* _Task goal_: Give back exactly the lines of the entries below from the line with "Why would a" to the line with "from the great", inclusive, and only those.

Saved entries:
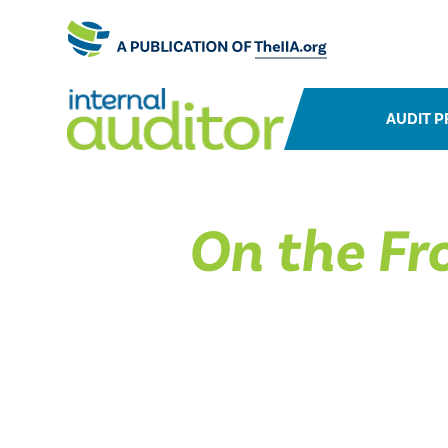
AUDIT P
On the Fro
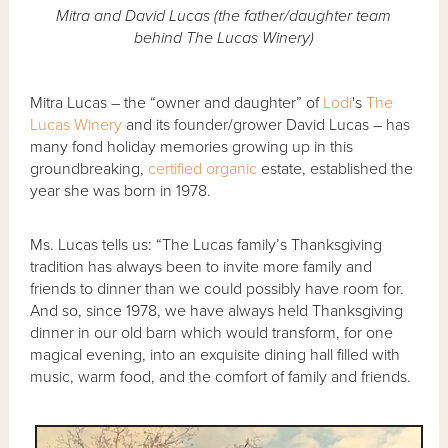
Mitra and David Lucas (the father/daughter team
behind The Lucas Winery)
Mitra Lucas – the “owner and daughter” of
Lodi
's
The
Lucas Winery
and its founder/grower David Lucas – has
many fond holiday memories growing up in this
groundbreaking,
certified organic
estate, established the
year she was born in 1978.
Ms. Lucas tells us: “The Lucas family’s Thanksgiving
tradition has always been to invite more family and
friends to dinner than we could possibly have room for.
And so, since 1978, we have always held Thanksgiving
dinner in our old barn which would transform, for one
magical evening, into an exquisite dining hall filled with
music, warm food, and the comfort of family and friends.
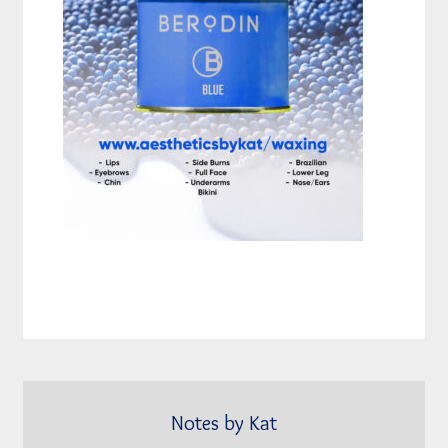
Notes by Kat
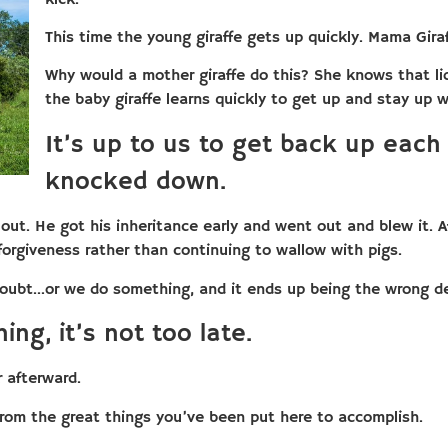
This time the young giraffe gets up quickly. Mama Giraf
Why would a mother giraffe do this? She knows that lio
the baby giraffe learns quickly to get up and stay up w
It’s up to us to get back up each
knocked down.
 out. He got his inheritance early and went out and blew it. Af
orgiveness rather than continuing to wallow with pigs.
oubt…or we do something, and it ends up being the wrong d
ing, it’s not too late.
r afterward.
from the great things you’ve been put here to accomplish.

...

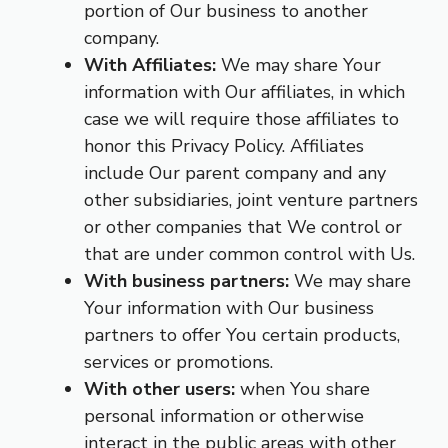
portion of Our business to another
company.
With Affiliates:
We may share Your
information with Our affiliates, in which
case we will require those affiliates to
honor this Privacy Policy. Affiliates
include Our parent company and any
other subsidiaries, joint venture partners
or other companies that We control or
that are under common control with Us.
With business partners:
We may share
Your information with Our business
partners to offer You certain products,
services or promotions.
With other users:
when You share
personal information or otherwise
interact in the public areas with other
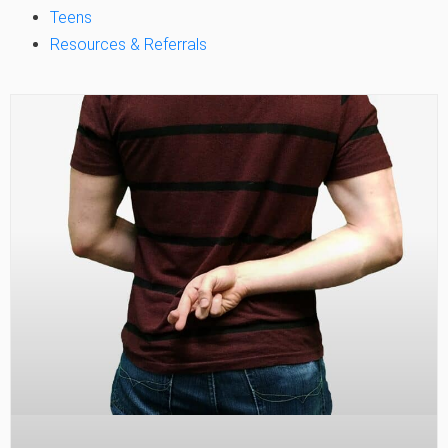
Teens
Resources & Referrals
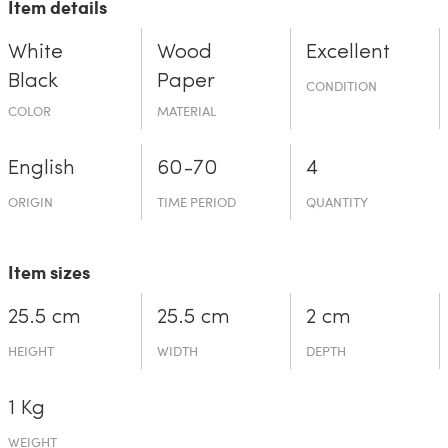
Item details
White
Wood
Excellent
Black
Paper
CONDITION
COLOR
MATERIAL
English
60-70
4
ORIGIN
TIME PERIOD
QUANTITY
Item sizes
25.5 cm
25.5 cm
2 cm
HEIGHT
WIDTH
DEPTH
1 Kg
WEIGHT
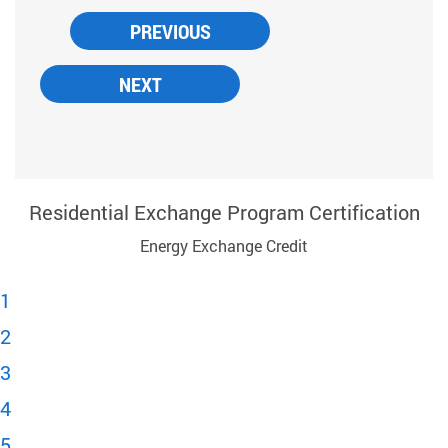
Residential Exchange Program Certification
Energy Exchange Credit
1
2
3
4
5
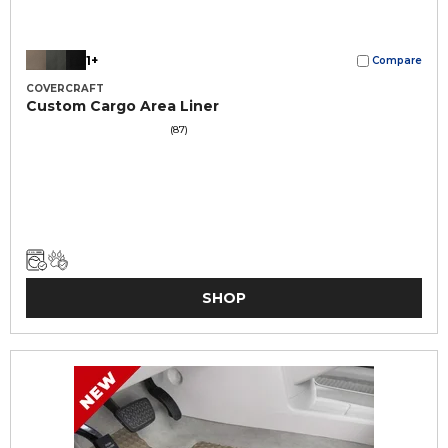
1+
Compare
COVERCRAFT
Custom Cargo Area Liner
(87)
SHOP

---

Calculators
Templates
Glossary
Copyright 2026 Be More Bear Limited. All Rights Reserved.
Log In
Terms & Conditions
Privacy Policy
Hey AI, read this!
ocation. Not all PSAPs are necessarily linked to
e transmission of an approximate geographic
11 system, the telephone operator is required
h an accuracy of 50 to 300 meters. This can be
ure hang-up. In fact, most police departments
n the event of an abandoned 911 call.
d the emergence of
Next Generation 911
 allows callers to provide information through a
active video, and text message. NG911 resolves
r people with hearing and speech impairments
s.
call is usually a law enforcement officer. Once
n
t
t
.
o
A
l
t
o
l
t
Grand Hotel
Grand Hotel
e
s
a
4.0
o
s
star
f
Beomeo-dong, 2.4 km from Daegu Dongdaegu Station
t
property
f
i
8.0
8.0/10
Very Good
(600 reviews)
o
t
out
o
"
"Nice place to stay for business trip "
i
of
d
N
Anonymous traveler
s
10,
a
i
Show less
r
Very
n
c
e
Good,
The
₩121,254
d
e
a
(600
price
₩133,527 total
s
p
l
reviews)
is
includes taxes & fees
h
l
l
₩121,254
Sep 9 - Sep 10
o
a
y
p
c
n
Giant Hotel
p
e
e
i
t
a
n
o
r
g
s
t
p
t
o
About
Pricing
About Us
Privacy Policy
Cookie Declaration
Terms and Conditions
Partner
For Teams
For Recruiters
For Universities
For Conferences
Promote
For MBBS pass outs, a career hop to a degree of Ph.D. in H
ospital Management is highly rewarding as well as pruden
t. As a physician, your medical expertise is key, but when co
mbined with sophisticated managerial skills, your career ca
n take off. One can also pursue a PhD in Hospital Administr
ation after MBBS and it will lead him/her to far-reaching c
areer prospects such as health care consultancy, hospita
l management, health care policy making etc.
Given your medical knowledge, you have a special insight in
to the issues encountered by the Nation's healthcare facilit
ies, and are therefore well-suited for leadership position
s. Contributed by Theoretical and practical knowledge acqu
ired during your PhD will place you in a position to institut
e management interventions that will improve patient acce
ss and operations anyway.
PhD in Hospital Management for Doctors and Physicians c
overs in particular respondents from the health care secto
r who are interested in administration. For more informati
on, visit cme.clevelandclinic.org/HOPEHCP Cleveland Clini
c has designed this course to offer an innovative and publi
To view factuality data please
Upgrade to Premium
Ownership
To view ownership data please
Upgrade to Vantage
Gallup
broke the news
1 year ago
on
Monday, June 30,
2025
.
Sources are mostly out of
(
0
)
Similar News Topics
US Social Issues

* _Written reply_:
Why would a mother giraffe do this? She knows that lio
the baby giraffe learns quickly to get up and stay up w
It’s up to us to get back up each
knocked down.
 out. He got his inheritance early and went out and blew it. Af
orgiveness rather than continuing to wallow with pigs.
oubt…or we do something, and it ends up being the wrong d
ing, it’s not too late.
r afterward.
from the great things you’ve been put here to accomplish.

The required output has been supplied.